To do: The answer must consist of every line below that contains the word "http".

Collected data
☆ ☆ ☆ ☆ ☆ ☆ ☆

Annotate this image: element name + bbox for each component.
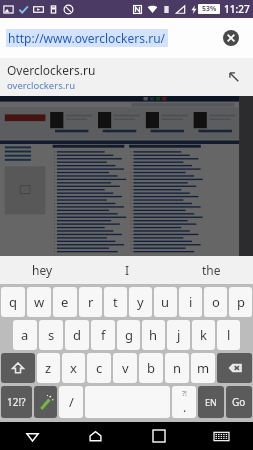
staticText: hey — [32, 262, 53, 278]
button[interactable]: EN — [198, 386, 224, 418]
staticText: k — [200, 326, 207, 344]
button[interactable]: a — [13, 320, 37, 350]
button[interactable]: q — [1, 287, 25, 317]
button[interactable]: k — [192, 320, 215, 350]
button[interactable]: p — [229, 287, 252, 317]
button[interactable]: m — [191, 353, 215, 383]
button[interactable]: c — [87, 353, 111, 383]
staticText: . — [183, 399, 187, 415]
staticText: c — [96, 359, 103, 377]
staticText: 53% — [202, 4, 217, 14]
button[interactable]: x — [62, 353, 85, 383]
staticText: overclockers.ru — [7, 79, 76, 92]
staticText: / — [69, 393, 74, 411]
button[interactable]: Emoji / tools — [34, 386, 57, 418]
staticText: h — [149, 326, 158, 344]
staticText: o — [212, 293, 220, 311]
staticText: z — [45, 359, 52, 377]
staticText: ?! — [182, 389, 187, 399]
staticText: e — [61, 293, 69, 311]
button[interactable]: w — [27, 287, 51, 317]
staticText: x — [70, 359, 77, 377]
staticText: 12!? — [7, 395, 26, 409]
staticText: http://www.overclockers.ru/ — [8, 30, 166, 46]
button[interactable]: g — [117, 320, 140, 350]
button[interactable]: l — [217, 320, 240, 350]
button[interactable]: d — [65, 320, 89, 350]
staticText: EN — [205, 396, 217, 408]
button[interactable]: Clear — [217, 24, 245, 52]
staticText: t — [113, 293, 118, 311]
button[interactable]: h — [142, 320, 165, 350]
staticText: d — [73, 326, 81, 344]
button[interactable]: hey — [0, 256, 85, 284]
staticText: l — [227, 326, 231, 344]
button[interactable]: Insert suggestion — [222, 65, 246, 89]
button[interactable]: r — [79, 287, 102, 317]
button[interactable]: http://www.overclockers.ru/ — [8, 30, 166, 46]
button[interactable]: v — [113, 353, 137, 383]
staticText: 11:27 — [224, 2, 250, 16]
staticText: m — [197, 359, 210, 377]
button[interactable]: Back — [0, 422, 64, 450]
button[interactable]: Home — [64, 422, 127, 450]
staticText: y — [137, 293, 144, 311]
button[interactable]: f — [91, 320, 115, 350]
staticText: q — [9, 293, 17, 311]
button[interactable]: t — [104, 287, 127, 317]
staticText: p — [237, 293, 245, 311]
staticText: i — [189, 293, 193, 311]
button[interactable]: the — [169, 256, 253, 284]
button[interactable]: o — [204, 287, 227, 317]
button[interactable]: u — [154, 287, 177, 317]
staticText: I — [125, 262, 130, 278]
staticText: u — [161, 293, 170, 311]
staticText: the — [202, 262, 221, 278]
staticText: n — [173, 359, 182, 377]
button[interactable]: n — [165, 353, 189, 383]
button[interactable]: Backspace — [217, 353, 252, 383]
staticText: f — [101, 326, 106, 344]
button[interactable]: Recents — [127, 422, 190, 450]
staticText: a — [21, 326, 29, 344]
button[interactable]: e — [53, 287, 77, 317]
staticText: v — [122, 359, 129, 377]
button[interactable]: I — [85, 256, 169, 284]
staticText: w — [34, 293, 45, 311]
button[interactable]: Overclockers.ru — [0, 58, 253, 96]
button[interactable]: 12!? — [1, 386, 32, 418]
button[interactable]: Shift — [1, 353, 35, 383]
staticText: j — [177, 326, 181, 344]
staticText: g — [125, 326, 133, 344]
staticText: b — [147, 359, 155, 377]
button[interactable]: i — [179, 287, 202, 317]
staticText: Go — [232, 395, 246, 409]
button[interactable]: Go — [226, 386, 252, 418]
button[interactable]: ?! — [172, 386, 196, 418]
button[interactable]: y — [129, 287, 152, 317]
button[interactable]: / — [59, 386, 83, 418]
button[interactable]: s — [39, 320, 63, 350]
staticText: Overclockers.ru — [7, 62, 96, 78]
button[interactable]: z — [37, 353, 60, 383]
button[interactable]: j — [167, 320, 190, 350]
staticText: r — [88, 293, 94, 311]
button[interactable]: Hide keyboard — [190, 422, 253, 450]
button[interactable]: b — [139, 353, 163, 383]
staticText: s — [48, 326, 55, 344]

☆ ☆ ☆ ☆ ☆ ☆ ☆

Response below:
staticText: http://www.overclockers.ru/ — [8, 30, 166, 46]
button[interactable]: http://www.overclockers.ru/ — [8, 30, 166, 46]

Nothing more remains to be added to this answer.